> _Brief_
No pictures belong in the copy. Retype exactly, and only, the stretch of lines below from the one with "Ver Guía de Matrícula 2022-II" through the one with "(CC BY-NC-ND 4.0.), that".

══ Material supplied ══

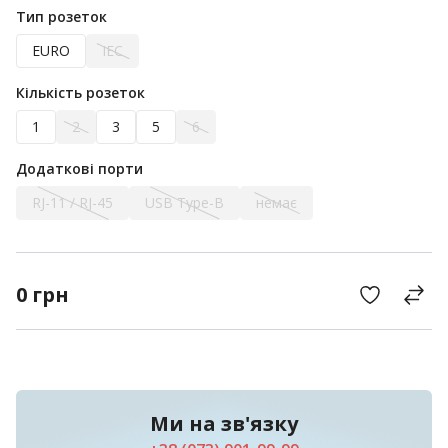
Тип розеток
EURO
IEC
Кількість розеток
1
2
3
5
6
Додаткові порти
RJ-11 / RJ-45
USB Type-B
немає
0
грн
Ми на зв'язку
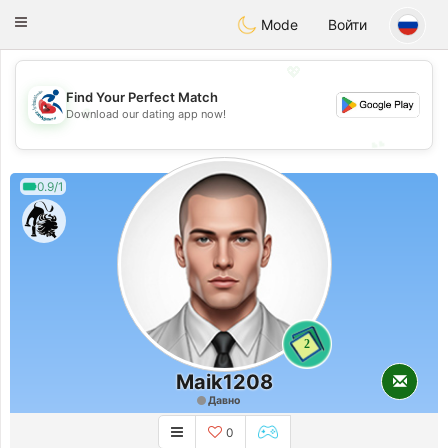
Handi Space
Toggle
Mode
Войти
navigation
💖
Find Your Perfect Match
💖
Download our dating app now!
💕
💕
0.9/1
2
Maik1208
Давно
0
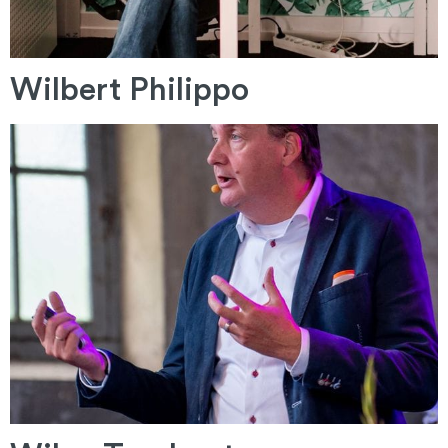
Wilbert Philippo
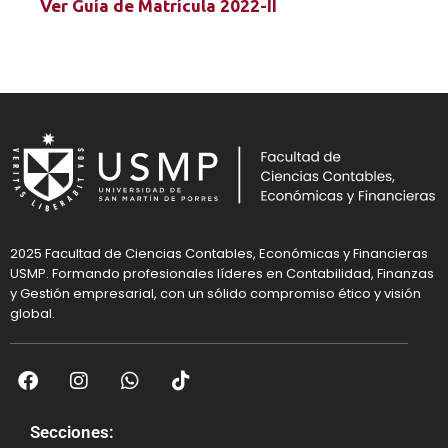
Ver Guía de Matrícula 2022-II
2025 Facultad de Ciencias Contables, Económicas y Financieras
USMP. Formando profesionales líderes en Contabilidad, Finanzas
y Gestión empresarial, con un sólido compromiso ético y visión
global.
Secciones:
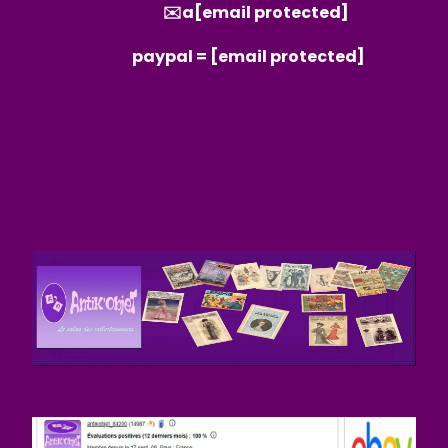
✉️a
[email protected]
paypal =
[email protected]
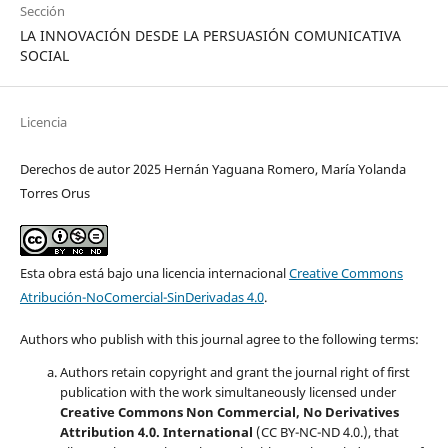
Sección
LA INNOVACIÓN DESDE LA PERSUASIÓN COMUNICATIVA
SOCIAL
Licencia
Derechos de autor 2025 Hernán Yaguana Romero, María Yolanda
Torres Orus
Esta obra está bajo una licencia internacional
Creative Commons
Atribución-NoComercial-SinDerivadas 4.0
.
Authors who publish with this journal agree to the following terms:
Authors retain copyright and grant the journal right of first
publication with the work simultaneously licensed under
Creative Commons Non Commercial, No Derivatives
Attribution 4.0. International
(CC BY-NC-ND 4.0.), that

═══
══ Material supplied ══

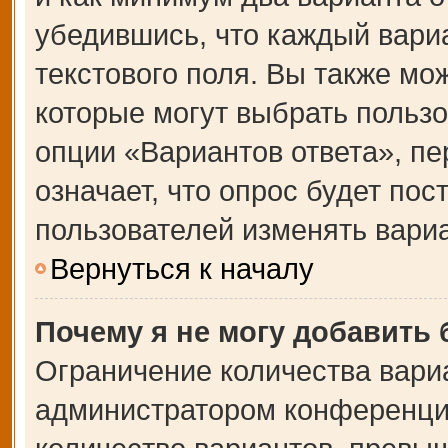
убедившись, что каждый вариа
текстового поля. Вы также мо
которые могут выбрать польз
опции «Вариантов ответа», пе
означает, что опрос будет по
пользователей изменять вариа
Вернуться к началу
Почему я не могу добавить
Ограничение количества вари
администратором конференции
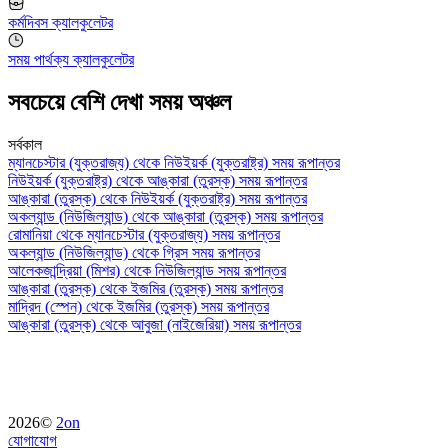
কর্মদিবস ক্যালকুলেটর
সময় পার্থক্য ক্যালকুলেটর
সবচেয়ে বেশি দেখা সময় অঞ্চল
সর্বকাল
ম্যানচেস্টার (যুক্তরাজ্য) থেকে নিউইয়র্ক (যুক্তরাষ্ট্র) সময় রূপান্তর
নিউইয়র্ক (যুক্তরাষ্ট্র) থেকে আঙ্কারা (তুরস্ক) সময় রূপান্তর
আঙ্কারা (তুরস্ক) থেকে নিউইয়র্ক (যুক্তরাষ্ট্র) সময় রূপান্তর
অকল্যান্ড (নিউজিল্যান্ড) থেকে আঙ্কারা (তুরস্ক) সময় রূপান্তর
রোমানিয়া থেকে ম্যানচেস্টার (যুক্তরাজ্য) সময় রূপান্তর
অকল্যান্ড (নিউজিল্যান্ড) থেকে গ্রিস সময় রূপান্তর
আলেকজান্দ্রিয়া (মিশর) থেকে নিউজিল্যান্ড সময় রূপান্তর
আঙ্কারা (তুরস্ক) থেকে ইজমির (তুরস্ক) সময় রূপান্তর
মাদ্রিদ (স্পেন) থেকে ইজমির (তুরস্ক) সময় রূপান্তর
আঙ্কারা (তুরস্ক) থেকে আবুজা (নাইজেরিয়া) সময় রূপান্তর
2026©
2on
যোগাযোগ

═══

> _Answer to this problem_
Ver Guía de Matrícula 2022-II
2025 Facultad de Ciencias Contables, Económicas y Financieras
USMP. Formando profesionales líderes en Contabilidad, Finanzas
y Gestión empresarial, con un sólido compromiso ético y visión
global.
Secciones:
✉️a
[email protected]
paypal =
[email protected]
Sección
LA INNOVACIÓN DESDE LA PERSUASIÓN COMUNICATIVA
SOCIAL
Licencia
Derechos de autor 2025 Hernán Yaguana Romero, María Yolanda
Torres Orus
Esta obra está bajo una licencia internacional
Creative Commons
Atribución-NoComercial-SinDerivadas 4.0
.
Authors who publish with this journal agree to the following terms:
Authors retain copyright and grant the journal right of first
publication with the work simultaneously licensed under
Creative Commons Non Commercial, No Derivatives
Attribution 4.0. International
(CC BY-NC-ND 4.0.), that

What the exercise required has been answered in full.